Душный дым густыми полосами стелился над селением. Прыгая с лошадей, казаки с саблями наголо врывались в сакли и сараи, отыскивая уцелевших. Ночка сама вывезла атамана к центру аула. У загороди из жердей, за которой держали пленных казаков и мужиков, догорал яростный бой. Сторожевые, успевшие подготовиться к нападению, оказали самое крепкое сопротивление. Краем глаза атаман заметил раненого казака, спиной навалившегося на убитую лошадь. Кривя от боли губы, он зубами завязывал в узел окровавленную тряпку на руке, распоротой выше локтя.

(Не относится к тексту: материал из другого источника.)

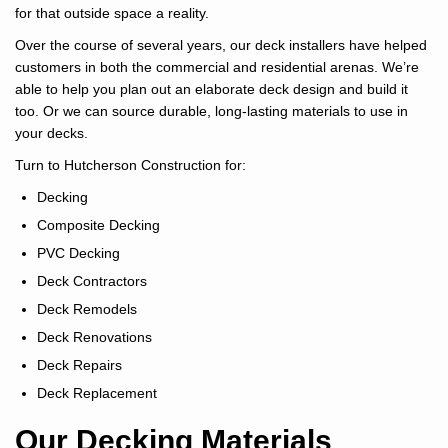
for that outside space a reality.
Over the course of several years, our deck installers have helped
customers in both the commercial and residential arenas. We’re
able to help you plan out an elaborate deck design and build it
too. Or we can source durable, long-lasting materials to use in
your decks.
Turn to Hutcherson Construction for:
Decking
Composite Decking
PVC Decking
Deck Contractors
Deck Remodels
Deck Renovations
Deck Repairs
Deck Replacement
Our Decking Materials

Впереди звенели сабли. Какой-то казак с развевающейся седой бородой и бешеными глазами, блеснув серьгой в левом ухе, взобрался на ограждение из жердей. Примерившись, сиганул на спину черкеса, отбивающегося от донца. Оба повалились на землю, пропав из виду за лошадиными крупами. Его пример подхватили остальные пленные. Они прыгали через ограду, с голыми руками кидаясь на своих мучителей. Бабы, столпившись в середине загона, прижимали к себе детей помладше. Упал, разваленный саблей до пояса, последний из охранников. Кто-то безжалостно воткнул сзади в шею извивающегося, словно гад, обезрученного черкеса нож. Враг, вздрогнув, затрясся коленками. Казаки вертелись на конях, отыскивая новых врагов. Но таковых уже не находилось. Тот самый джаниец, что прыгал с изгороди, подскочив к братьям, ухватил за стремя Ночки:
— Казаки, выручайте! Они моего сына к реке уволокли.
— Скоко их?
— Десяток будет.
Донцы, услышав про выживших врагов, окружили казака:
— Где? Показывай…
Атаман оглянулся на Борзяту. Но тот уже и сам горячил коня:
— Ну?
— Там. — Он махнул рукой в сторону противоположного края аула.
Стеганув по крупу ногайкой, Борзята сорвался с места. Ещё десятка три казаков устремились за ним. Растерянно оглянувшись, джаниец бросился к оседланной черкесской кобыле, склонившей морду у поверженного хозяина. Одним движением перекинув повод через лошадиную голову, бросил тело в седло. В следующий момент он уже мчался за клубящимся облаком пыли, поднимавшимся из-под копыт удаляющихся донцов. Валуй между делом отметил ловкость кубанца.